Mit seiner rosaroten Farbe wirkte es zwischen den Exemplaren von Real Madrid oder Juventus – damals noch mit Namen wie Zidane oder Trezeguet bestückt – wie ein Fremdkörper. Das Trikot der US Palermo faszinierte mich und gehörte Patrick, meinem damaligen Trainer in der E-Jugend eines Ostschweizer Dorfvereins. Ein gutmütiger und ob seinen sizilianischen Wurzeln überraschend ruhiger Typ, der mein beschränktes fussballerisches Talent lange vor mir erkannt hatte und mich deshalb meist zum Alleinunterhalter der Ersatzbank degradierte.
Zu dieser Zeit hatten die Süditaliener noch regelmässig im Europacup gespielt. Im letzten Jahrzehnt befanden sich die «Aquile» allerdings im Sinkflug, der 2019 im Zwangsabstieg und der herben Bruchlandung in der viertklassigen Serie D endete. Der Klub aus Palermo gründete sich daraufhin neu und ist spätestens seit der Übernahme vor zwei Jahren durch die City Football Group, die 80% der Anteile hält, aus sportlicher Sicht wieder ein ambitionierter Zweitligist. Lediglich die Stahlträger unter den Tribünen erinnern weiter eher an die Zeche Zollverein als an einen europäischen Spitzenklub. Im Innern fehlen den meisten Sitzschalen die Beschriftung, sodass das sizilianische Temperament bei der Platzwahl zutage tritt, während sich im Hintergrund ein Moderator eines lokalen Radiosenders zu Tanzeinlagen und Aussagen wie «Facciamo lo Renzo Barbera la discoteca più grande del mondo» hinreissen lässt.
Dieses fragwürdige Rahmenprogramm hätte Palermo gar nicht nötig, ist hier doch eine lautstarke Fanszene zuhause, wenn auch an drei unterschiedlichen Standorten: Das grösste Stimmungszentrum liegt im Oberrang der Nordkurve, die nach «Totò Rambo» benannt ist. Der einstige Anführer der historischen Gruppe «Warriors» hiess mit bürgerlichem Namen Salvatore Nocilla und hatte die Fankultur in Palermo bis im Sommer 2022 geprägt, ehe er einer schweren Krankheit erlag. Die zweite illustre Figur in diesem Sektor ist Johnny Giordano, Gründer der ebenfalls historischen «Brigate Rosanero» und Mittelsmann der sizilianischen Unterwelt. Heutzutage tritt mit den «Ultras Palermo 1900» sein Zusammenschluss gemeinsam mit der «Curva Nord 12» im Oberrang auf und pflegt eine Freundschaft nach Padova. Die Kontakte zum Pfalz Inferno aus Kaiserslautern sind durch den steten Umbruch der letzten Jahre hingegen eingeschlafen.
Weiterhin aktiv ist die Freundschaft zwischen der optisch ansprechenden «Curva Nord Inferiore» im Unterrang und den Vertretern der Brigata Tifosi des niederländischen Zweitligisten De Graafschap. Gegenüber, direkt hinter dem Tor, hat sich mit den «Non-Tesserati» der Curva Sud ebenfalls ein kleiner Stimmungsblock gebildet, der zum Einlauf der Mannschaften Böller und Pyrotechnik zündet. Eine vierte Fanschar fehlt diesem Playoff-Duell nur deshalb, weil der Zutritt für Gästeanhänger auf Inhaber einer Tessera del tifoso aus Ligurien beschränkt wurde. So boykottierten die Ultras von Sampdoria das Auswärtsspiel und verabschiedeten ihr Team stattdessen bereits am Vortag in Genova.

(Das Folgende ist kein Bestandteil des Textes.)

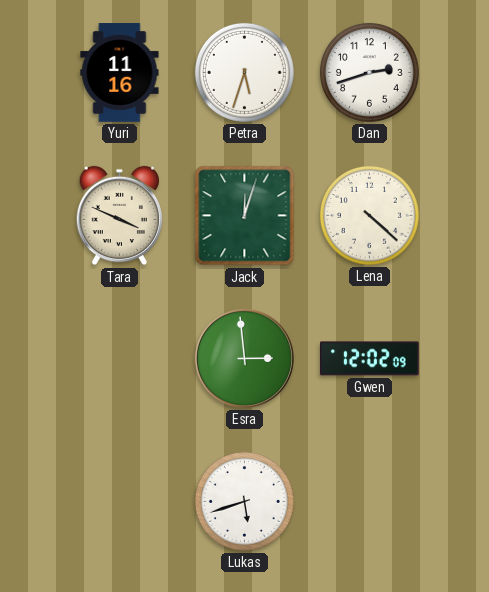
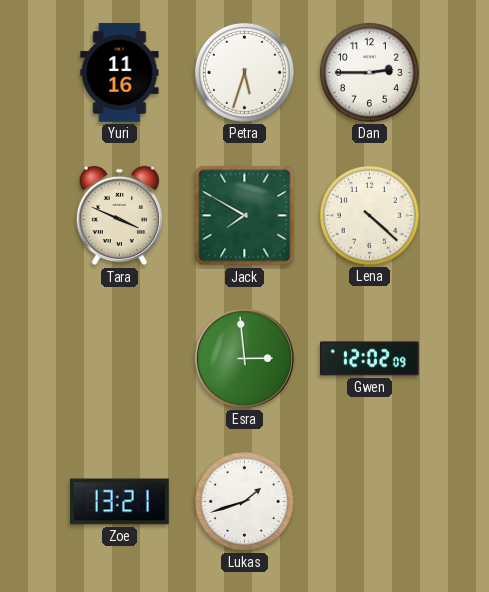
Dan: 2:42 -> 2:45
Jack: 12:03 -> 7:50
Zoe: none -> 13:21
Lukas: 5:42 -> 1:42
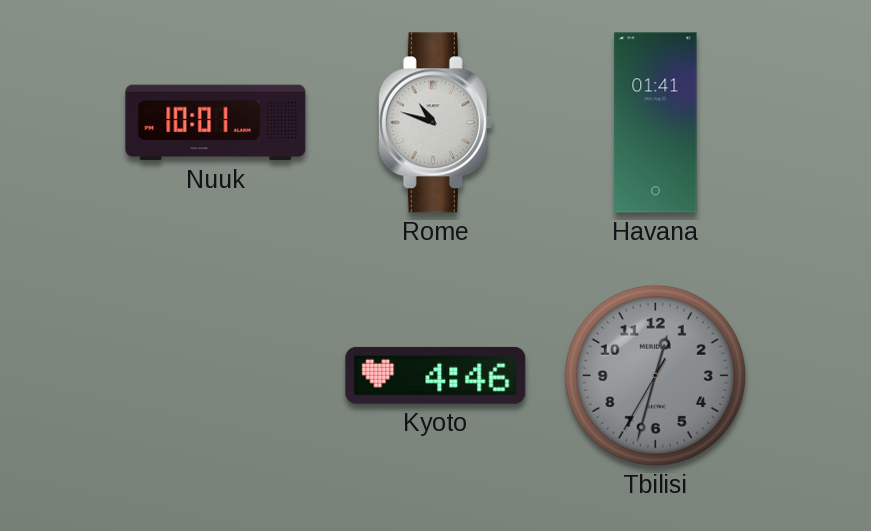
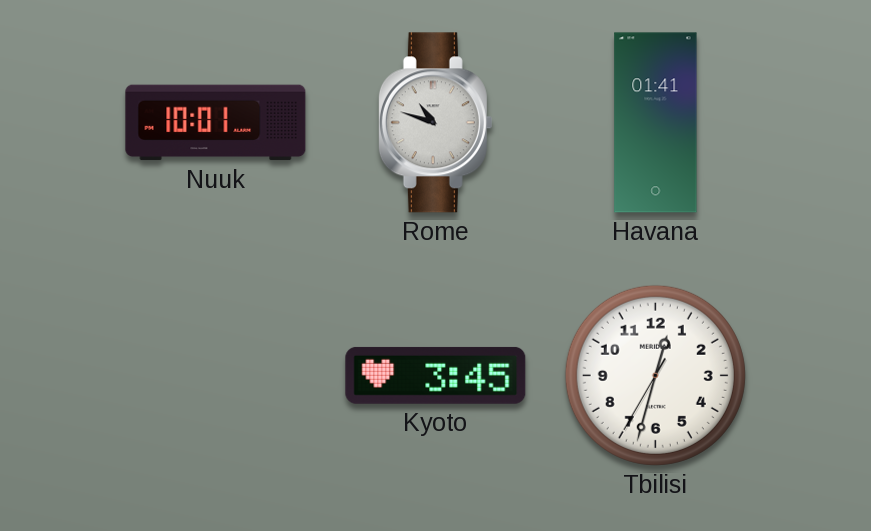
Kyoto: 4:46 -> 3:45
Tbilisi dial: grey -> white
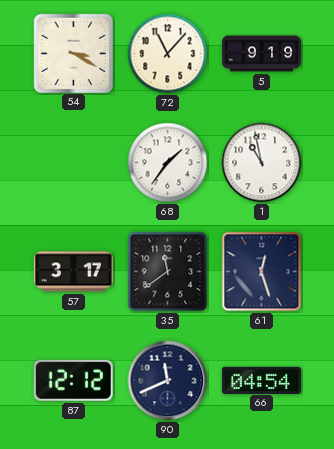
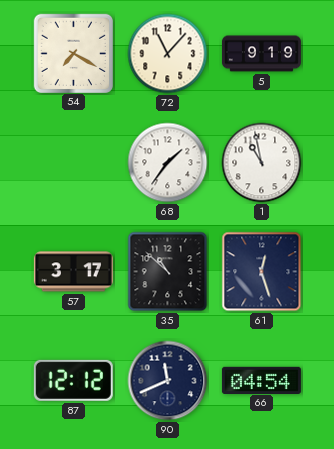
54: 3:20 -> 7:20
35: 11:39 -> 10:52
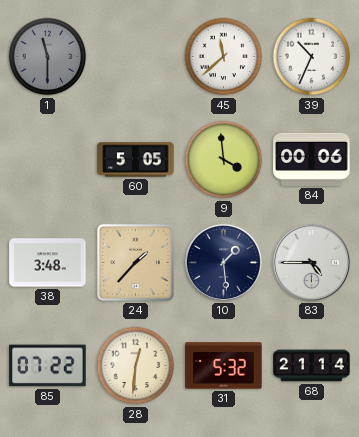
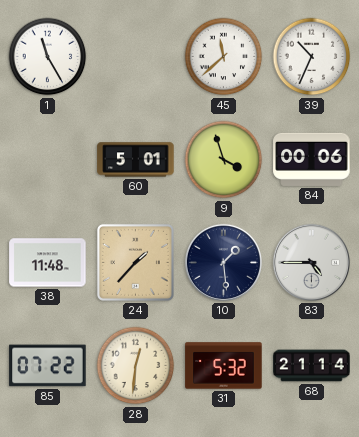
1: 11:30 -> 11:25
1 dial: grey -> white
60: 5:05 -> 5:01
9: 3:59 -> 3:57
38: 3:48 -> 11:48
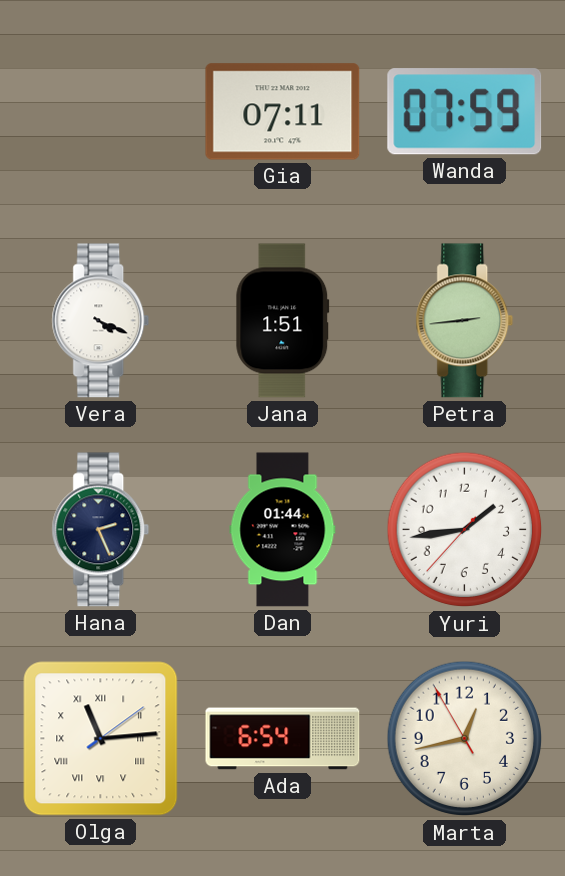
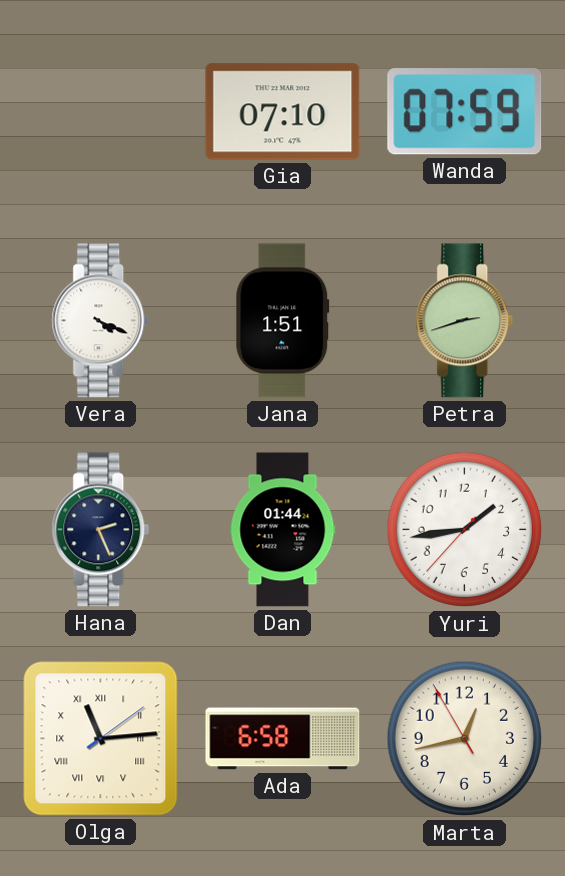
Gia: 07:11 -> 07:10
Petra: 2:44 -> 2:42
Ada: 6:54 -> 6:58
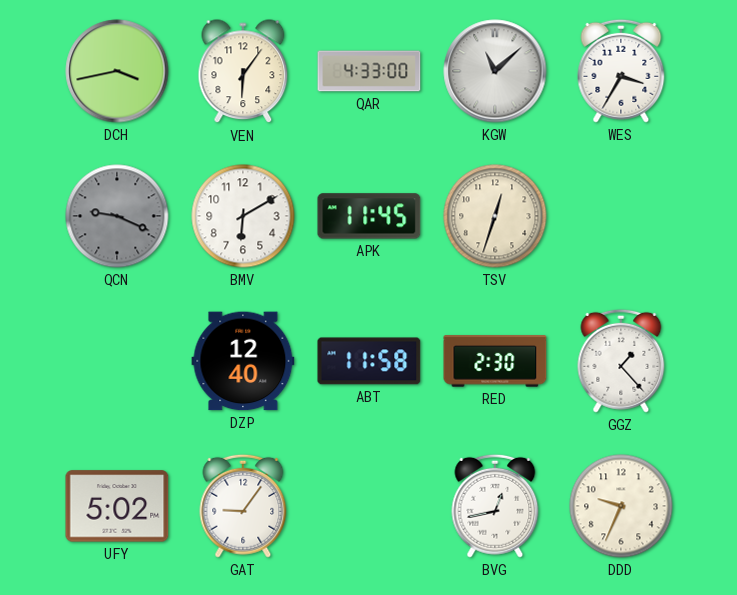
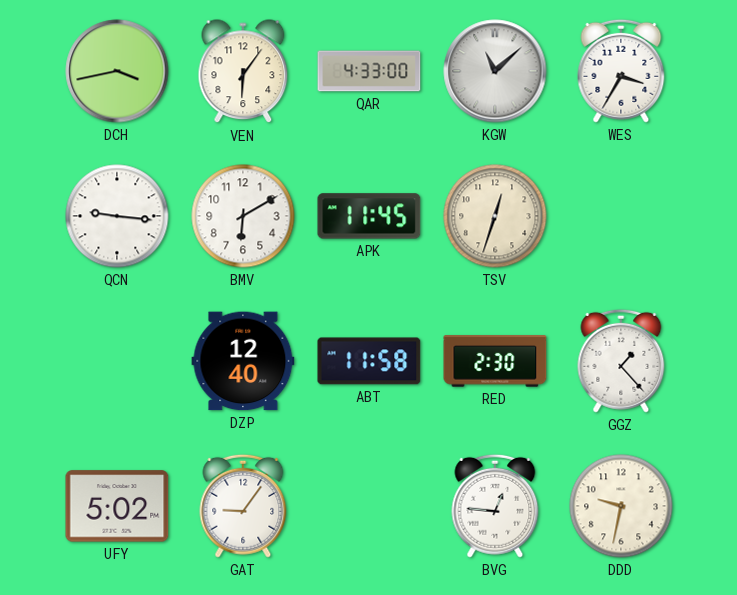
QCN: 9:19 -> 9:16
QCN dial: grey -> white
BVG: 12:43 -> 12:46
DDD: 9:34 -> 9:32
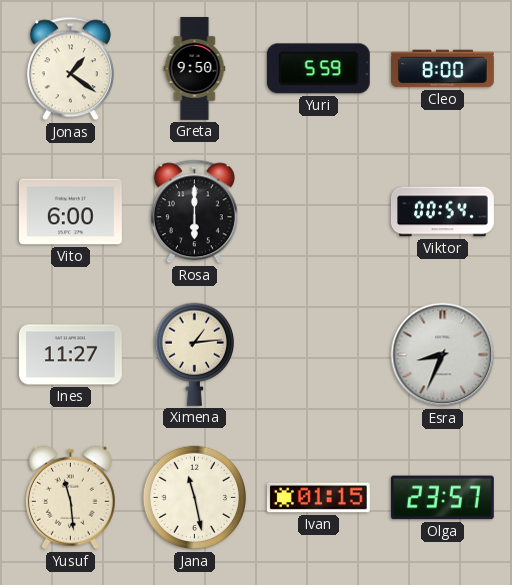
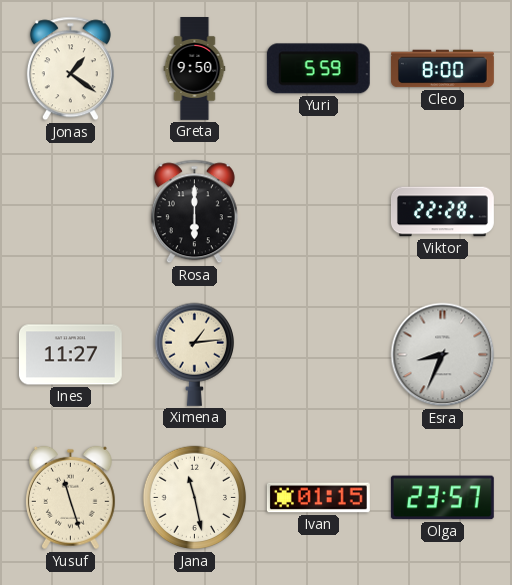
Vito: 6:00 -> none
Viktor: 00:54 -> 22:28
Yusuf: 11:29 -> 11:27
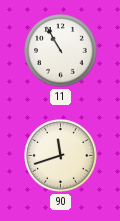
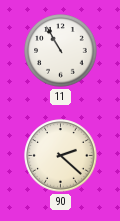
90: 11:42 -> 2:22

Ohne die Unterstützung von den Rängen taten sich die Gäste schwer und überliessen den Sizilianern früh das Spielgeschehen. Diese wussten die Überlegenheit unmittelbar vor und nach der Pause in ein Tor umzumünzen, sodass die 32’730 Zuschauer zum Schluss mit dem 2:0 das souveräne Weiterkommen ihrer Mannschaft beklatschen durften. «Pädy» hätte sich darüber sicher gefreut.